I have been trying out Dask and I need to understand how dictionaries are mutated when they are called using distributed.Client.get
vs sequentially (normal way).
Sequential
def foo(dictionary):
dictionary['foo'] = 'foo was called'
def bar(dictionary):
dictionary['bar'] = 'bar was called'
dictionary = {}
print(dictionary) # {}
foo(dictionary)
print(dictionary) # {'foo': 'foo was called'}
bar(dictionary)
print(dictionary) # {'foo': 'foo was called', 'bar': 'bar was called'}
This works the way I expect it to, the dictionary is mutated and I get two keys after the calls to foo
and bar
.
Dask
from dask.distributed import Client
client = Client(processes=False)
def foo(dictionary):
dictionary['foo'] = 'foo was called'
def bar(dictionary):
dictionary['bar'] = 'bar was called'
dictionary = {}
dsk = {'foo': (foo, dictionary), 'bar':(bar, dictionary)}
client.get(dsk, ['foo', 'bar'])
print(dictionary) # {}
Why is this returning an empty dict?

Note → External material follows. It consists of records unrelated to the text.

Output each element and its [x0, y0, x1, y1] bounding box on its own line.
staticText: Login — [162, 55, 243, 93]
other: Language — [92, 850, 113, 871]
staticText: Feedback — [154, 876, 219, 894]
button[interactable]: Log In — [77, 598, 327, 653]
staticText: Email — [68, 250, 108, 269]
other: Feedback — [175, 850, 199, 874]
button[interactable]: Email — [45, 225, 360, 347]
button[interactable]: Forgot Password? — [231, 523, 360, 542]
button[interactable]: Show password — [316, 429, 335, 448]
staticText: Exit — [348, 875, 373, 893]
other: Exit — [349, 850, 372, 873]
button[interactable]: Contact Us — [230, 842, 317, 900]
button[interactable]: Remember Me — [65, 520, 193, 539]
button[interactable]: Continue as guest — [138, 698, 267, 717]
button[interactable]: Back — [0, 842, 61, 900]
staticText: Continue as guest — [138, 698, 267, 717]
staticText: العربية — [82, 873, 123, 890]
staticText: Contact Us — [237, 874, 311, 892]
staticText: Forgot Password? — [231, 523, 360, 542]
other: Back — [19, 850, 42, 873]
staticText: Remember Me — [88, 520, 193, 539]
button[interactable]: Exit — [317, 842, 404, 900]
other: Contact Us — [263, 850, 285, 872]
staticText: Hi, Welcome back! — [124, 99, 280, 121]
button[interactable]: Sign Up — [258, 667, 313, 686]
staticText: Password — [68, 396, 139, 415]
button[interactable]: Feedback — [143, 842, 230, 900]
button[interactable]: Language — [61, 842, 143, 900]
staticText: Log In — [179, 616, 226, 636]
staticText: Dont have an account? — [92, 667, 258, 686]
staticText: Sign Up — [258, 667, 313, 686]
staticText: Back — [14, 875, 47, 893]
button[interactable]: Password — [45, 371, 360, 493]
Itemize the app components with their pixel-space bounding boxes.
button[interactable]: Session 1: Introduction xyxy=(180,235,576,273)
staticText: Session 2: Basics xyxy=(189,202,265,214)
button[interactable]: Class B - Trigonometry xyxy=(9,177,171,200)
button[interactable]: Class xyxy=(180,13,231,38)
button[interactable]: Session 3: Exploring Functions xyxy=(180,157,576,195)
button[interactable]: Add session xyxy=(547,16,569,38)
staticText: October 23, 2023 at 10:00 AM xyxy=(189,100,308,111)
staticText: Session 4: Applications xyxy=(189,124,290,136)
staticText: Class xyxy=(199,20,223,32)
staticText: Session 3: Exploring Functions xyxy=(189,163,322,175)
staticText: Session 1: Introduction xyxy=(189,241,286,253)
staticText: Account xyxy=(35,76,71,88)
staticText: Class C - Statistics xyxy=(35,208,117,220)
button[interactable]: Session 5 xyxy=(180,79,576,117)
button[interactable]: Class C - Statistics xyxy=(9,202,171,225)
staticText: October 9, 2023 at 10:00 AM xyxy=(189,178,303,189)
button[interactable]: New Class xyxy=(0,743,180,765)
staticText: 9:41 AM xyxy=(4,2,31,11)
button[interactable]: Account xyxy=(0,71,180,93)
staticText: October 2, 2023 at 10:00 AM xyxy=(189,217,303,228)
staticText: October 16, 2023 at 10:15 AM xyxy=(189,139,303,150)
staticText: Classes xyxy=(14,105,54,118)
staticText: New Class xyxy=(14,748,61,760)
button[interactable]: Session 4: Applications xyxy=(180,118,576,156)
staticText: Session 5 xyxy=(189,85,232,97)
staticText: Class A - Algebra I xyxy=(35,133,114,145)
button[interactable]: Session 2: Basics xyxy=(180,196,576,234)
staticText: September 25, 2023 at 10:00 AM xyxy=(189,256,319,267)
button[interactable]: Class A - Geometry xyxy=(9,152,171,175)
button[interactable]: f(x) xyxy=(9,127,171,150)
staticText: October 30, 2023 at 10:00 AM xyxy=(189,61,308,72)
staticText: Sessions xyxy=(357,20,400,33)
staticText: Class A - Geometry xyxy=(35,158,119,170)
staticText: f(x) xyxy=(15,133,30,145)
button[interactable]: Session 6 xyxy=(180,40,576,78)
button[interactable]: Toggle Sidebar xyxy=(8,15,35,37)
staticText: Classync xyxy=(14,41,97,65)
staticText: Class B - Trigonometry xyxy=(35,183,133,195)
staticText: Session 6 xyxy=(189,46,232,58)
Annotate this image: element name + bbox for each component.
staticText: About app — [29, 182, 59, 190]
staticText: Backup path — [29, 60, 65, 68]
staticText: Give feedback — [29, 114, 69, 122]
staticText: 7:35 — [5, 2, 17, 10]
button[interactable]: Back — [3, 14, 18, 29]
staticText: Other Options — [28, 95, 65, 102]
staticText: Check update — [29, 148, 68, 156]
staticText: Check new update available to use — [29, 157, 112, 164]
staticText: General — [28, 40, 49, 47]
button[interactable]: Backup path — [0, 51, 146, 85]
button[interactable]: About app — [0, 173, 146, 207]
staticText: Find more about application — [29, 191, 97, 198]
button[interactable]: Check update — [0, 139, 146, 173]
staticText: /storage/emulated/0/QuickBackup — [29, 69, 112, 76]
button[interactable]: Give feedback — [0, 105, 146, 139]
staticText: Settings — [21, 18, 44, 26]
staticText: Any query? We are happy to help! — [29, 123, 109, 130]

Why is that not mutated? I noticed the dictionary
dict has different id(dictionary)
inside each functions, so I understand it is a copy.
Is it safe to assume that every function gets its own copy of the objects passed to it? So I can mutate them within the function and have the one at global untouched? Is this understanding correct?